Qué incluye realmente un buen chequeo geriátrico
En muchas clínicas españolas, el chequeo geriátrico completo va bastante más allá de la exploración física y la analítica de sangre habitual:
- Exploración física completa con valoración de articulaciones, dentición, peso y palpación abdominal — no solo un vistazo rápido al pelaje y los ojos.
- Medición de la presión arterial, especialmente en gatos, donde se pasa por alto con facilidad en una consulta rápida aunque la hipertensión no tratada puede dañar ojos y riñones.
- Analítica de sangre y orina de referencia, con SDMA y proteinuria en gatos senior, comparando los valores con los de visitas anteriores en lugar de mirarlos de forma aislada.
- Radiografías de tórax y abdomen, y ecografía abdominal en el chequeo geriátrico completo, para valorar corazón, pulmones, columna y órganos internos — algo que una analítica por sí sola no siempre detecta.
- Preguntas concretas sobre el día a día: ¿el gato sigue saltando al alféizar sin problema? ¿el perro duda antes de subir escaleras? Esos pequeños cambios de comportamiento suelen ser de los primeros indicios de un problema articular.
Ninguno de estos cambios exige esperar a que aparezca un síntoma primero — ese es precisamente el sentido de un chequeo senior bien planteado: detectar un problema antes de que se anuncie por sí solo, no confirmar uno que ya se sospechaba.
Preguntas frecuentes
Mi perro o gato tiene 7 años pero parece completamente sano, ¿de verdad hace falta cambiar algo ya?

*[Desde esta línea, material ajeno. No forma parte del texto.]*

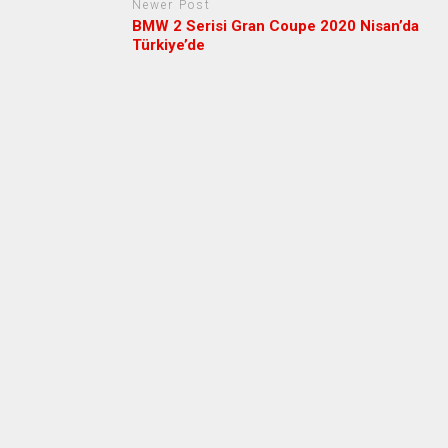
Newer Post
BMW 2 Serisi Gran Coupe 2020 Nisan’da
Türkiye’de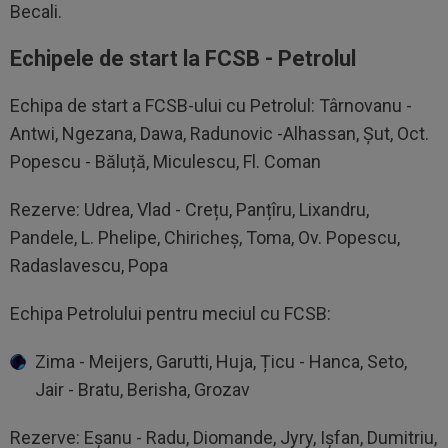
Becali.
Echipele de start la FCSB - Petrolul
Echipa de start a FCSB-ului cu Petrolul: Târnovanu -
Antwi, Ngezana, Dawa, Radunovic -Alhassan, Șut, Oct.
Popescu - Băluță, Miculescu, Fl. Coman
Rezerve: Udrea, Vlad - Crețu, Panțîru, Lixandru,
Pandele, L. Phelipe, Chiricheș, Toma, Ov. Popescu,
Radaslavescu, Popa
Echipa Petrolului pentru meciul cu FCSB:
Zima - Meijers, Garutti, Huja, Țicu - Hanca, Seto,
Jair - Bratu, Berisha, Grozav
Rezerve: Eșanu - Radu, Diomande, Jyry, Ișfan, Dumitriu,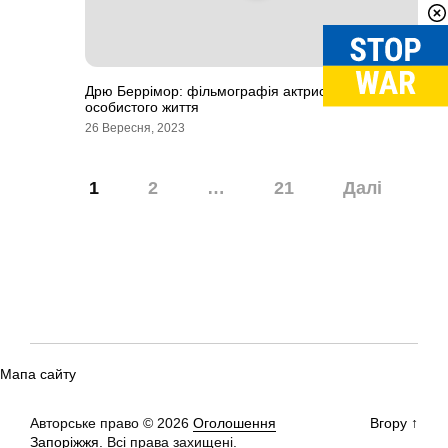
Дрю Беррімор: фільмографія актриси і факти з
особистого життя
26 Вересня, 2023
Навігація
1
2
…
21
Далі
записів
Мапа сайту
Авторське право © 2026
Оголошення
Вгору
↑
Запоріжжя.
Всі права захищені.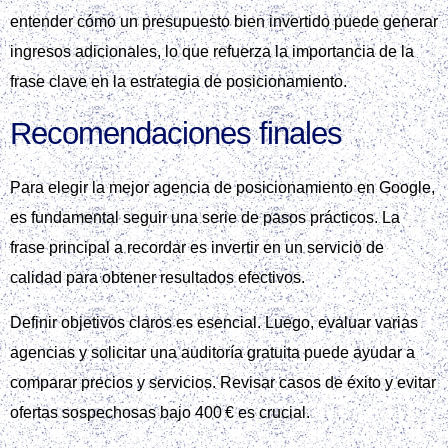
entender cómo un presupuesto bien invertido puede generar
ingresos adicionales, lo que refuerza la importancia de la
frase clave en la estrategia de posicionamiento.
Recomendaciones finales
Para elegir la mejor agencia de posicionamiento en Google,
es fundamental seguir una serie de pasos prácticos. La
frase principal a recordar es invertir en un servicio de
calidad para obtener resultados efectivos.
Definir objetivos claros es esencial. Luego, evaluar varias
agencias y solicitar una auditoría gratuita puede ayudar a
comparar precios y servicios. Revisar casos de éxito y evitar
ofertas sospechosas bajo 400 € es crucial.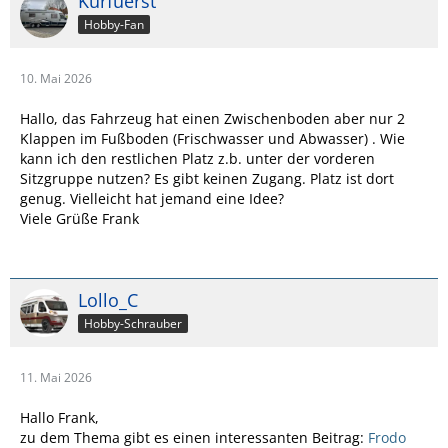
Kurfuerst
Hobby-Fan
10. Mai 2026
Hallo, das Fahrzeug hat einen Zwischenboden aber nur 2
Klappen im Fußboden (Frischwasser und Abwasser) . Wie
kann ich den restlichen Platz z.b. unter der vorderen
Sitzgruppe nutzen? Es gibt keinen Zugang. Platz ist dort
genug. Vielleicht hat jemand eine Idee?
Viele Grüße Frank
Lollo_C
Hobby-Schrauber
11. Mai 2026
Hallo Frank,
zu dem Thema gibt es einen interessanten Beitrag:
Frodo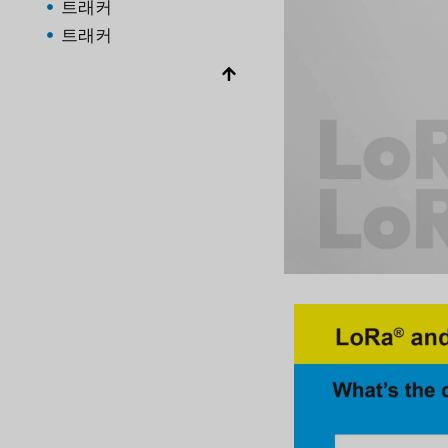
트래커
트래커
블루투스 AOA
위성
블루투스
위성
블루투스
위성
트래커
봉홧불
감지기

Sí, y ese es justamente el motivo de estas pautas: los cambios renales, tiroideos o articulares tempranos son difíciles de detectar solo con la observación en casa, incluso en mascotas que parecen sanas. Pregunta a tu veterinario si tu mascota concreta, según raza y tamaño, ya entró en la etapa senior.
¿Una analítica cada seis meses es excesiva si mi mascota no tiene síntomas?
No según estas guías — el objetivo del chequeo geriátrico es precisamente detectar un problema antes de que dé síntomas, que es un objetivo distinto al de hacer pruebas porque algo ya parece ir mal.
Si solo cambias una cosa después de los 7 años, que sea esta: pasar de una revisión al año a dos, con analítica de sangre y orina incluida. Cada mascota envejece a su propio ritmo, y es tu veterinario quien puede traducir pautas generales como estas en un calendario de control real para tu perro o gato concreto — coméntalo en la próxima consulta en vez de esperar a que aparezca un síntoma.